Die Frage nach seiner materiellen Sicherheit konnte Achim Hunold gleich beantworten: „Das können Sie bei uns unter ‚Investor Relations‘ nachschauen, ich halte etwas über zwei Milllionen Aktien, das heißt mein Vermögen schwankt täglich.“ Nach aktuellem Tageskurs ist der Gründer und Chairman von Air Berlin damit gut für mehr als 33 Mio. Euro. Ein bequemes Ruhekissen und eine feine Ausstattung, wenn man Frau und vier Kinder hat. Doch Achim Hunold, heute Mittag zu Gast beim Marketing Club Düsseldorf-Lunch im „Monkey’s West“, macht deutlich: „Ich werde dieses Jahr 58 und ich habe keine Lust mit 61 den Mülleimer rauszubringen.“ Die materielle Sicherheit indes war Achim Hunold immer wichtig – unter dem Aspekt der „persönlichen Freiheit.“ Der Wochenend-Düsseldorfer: „Ich hatte immer so viel gebunkert, dass ich fünf Jahre lang auf dem gewohnten Niveau weiterleben konnte, das macht unabhängig und damit kann man auch schon mal seinem Chef widersprechen.“

Sehnsucht Fliegen

Achim Hunolds Erfolg, das ist natürlich die „Vom-Tellerwäscher-zum-Millionär-Story.“ In der Altstadt gekellnert, nebenher studiert, durchs Jura-Examen gerasselt. Die Sehnsucht Fliegen. Der erste Job als ramp agent am Airport, Kerosin in der Nase. Doch dem Unternehmen bricht der größte Kunde weg. Achim Hunold beschließt, Pharmareferent zu werden -„Arznei bei Ärzten vertickern, das hätte ich gekonnt.“ Doch dem Mann, der später seine Airline mit präziser Planung und Bauchgefühl aufbauen wird, kommt das Schicksal in Form der damaligen LTU-Verkaufsleiterin dazwischen. Sie sitzt im LTU-Flieger neben ihm, sie unterhalten sich, sie macht ihm ein Jobangebot, spontan. Hunold läßt den Pharmajob sausen, setzt auf Risiko: weniger Geld, keine klare Job-Beschreibung, Anfang am Katzentisch des Verkaufsleiters. Dann die Karriere. Er baut die Langstrecke auf, er plant generalstabsmäßig die Rückreise von 1000 in Sri Lanka gestrandeten Passagieren, fällt Werner Huehn auf, dem damaligen LTU-Chef. Kurz darauf ist Achim Hunold die Nr. 2 bei LTU – Werner Huehn der Finanzfuchs, Achim Hunold der strategische Marketingmann, der mit seiner offenen Art überall ankommt. Ein Dream Team. „Ja“, sagt er heute, „die Jahre zwischen 1982 und 1990 waren die Blütezeit bei LTU.“ Dann übernimmt die WestLB die Rotweißen. Friedel Neuber, mittlerweile verstorben, schmeißt Achim Hunold raus. Der hatte ihm vor dem gesamten Führungsteam widersprochen, als der die neue Strategie verkündete. Und einem Neuber widersprach man nicht ohne Folgen.

Eiertanz um Finanzierung

Die Abfindung stimmt trotzdem und Achim Hunold lernt, mit dem Computer umzugehen, erlernt das Golfen – und er sieht seine Chance, als die Air Berlin des Amerikaners Kim Lundgren zum Kauf steht. Heute beschrieb er den Eiertanz um die Finanzierung: „Ich hatte sechs Wochen Zeit, sieben Mio. DM zu beschaffen.“ Die Commerzbank schließlich sagt ihm schriftlich Kredit zu – Abflug für Air Berlin.

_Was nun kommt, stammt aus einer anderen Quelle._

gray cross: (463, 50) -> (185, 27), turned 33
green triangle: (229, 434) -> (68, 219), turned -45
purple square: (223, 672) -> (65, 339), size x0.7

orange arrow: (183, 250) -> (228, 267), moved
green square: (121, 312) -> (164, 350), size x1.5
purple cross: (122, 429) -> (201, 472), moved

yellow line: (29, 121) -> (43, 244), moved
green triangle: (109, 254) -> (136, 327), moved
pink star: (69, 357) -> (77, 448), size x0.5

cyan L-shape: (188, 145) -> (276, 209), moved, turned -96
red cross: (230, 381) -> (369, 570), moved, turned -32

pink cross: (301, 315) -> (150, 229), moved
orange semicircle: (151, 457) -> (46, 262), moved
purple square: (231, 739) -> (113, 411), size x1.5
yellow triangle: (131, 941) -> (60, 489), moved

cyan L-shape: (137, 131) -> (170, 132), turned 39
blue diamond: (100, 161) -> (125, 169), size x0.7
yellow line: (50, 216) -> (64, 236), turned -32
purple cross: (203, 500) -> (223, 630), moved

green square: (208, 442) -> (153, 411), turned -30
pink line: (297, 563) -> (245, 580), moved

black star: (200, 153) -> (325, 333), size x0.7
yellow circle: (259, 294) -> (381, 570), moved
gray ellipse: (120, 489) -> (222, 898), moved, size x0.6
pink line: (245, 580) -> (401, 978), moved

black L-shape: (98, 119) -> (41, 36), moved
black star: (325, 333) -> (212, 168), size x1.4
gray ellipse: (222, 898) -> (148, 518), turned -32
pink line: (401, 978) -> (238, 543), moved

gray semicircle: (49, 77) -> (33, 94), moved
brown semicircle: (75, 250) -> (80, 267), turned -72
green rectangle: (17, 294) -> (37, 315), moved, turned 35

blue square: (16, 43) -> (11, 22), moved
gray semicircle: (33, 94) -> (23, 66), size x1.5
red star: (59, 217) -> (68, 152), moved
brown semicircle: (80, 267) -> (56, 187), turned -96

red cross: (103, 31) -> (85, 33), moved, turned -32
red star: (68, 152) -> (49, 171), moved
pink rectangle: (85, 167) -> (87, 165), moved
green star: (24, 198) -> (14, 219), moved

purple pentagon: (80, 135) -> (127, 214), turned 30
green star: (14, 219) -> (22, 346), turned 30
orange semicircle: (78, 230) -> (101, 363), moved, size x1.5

Die Marksteine beschrieb Hunold heute im „Monkey’s West“:

  • „Wichtig war es ein Alleinstellungsmerkmal zu haben. Deshalb sind wir in die Fläche gegangen. Der Airport Münster hatte damals geöffnet von morgens um sieben bis abends um neun, das war ein Restaurationsbetrieb mit angeschlossener Landebahn. Ich habe gesagt, wenn ich rund um die Uhr fliegen kann, stellen wir ein Flugzeug hin“. Das klappte und das erste Legosteinchen für die neue Strategie war gesetzt.
  • Der Erfolg „Mallorca Shuttle“. Als Reaktion auf die Konzentration im Fluggeschäft schafft Hunold sich ein zweites Standbein. Die Branche grinst sich eins, doch das Ding funktioniert. Im Winter 98 fliegt er täglich einmal von allen Air Berlin-Airports nach Palma. Heute transportiert Air Berlin jährlich fünf Mio. Passagiere nach und über Mallorca, das mittlerweile ein so genanntes Drehkreuz mit weiterführendem Verkehr ist.
  • 1998 setzt Hunold auf aggressiven Verkauf im Internet, baut ein Servicecenter – erreichbar 24 Stunden – „und kein Anrufer wartet länger als 20 Sekunden“.
  • Servicequalität auch an Bord, neuerdings mit Wahlmenü, das Herbert Säckler aus Sylts „Sansibar“ komponiert.
  • Air Berlin ist blitzschnell. Am 16. 8. 2002 beschließt Hunold, Städteverbindungen einzuführen, ein Angriff auf Lufthansa. Der Selfmade-Mann: „Das sollte man nur tun, wenn man’s wirklich kann.“ Er traut sich. Schon am 5. 9. ist London mit Air Berlin buchbar – aus sechs deutschen Städten.
  • Air Berlin hat keinen Betriebsrat. Hunold heute: „Wir ziehen alle an einem Strang.“ Die Mitarbeiter stehen für ihn an erster Stelle. Jährlich läßt der Vollblut-Airliner an den verschiedenen Standorten der Air Berlin insgesamt 18 Parties steigen – erst Vorstellung der Strategie – „und dann feiern bis morgens um sechs.“
  • Momentan rangelt Hunold mit der DBA, die er kürzlich übernahm. Den Piloten bot er an: 10.000 Euro und künftig die niedrigeren Gehälter der Air Berlin bei mehr Arbeitszeit. „Ich habe der Vereinigung Cockpit gesagt, entscheidet euch – für Arbeitsplätze oder Ideologie.“
  • Einfacher war’s mit Niki Lauda. Am 1. Weihnachtstag 2003 beim Skifahren getroffen (Hunold sarkastisch: „Meine Frau war begeistert“). Der Airliner: „Abends waren wir per du und am 18. Januar war NIKI, die Airline Laudas, über Air Berlin buchbar“. Ein Jahr lang gab es nur einen Handschlag-Vertrag.
  • Per Handschlag machte er auch einen Deal beim Kauf von Airbus-Fliegern. Ein Mann, ein Wort, das gilt für Hunold.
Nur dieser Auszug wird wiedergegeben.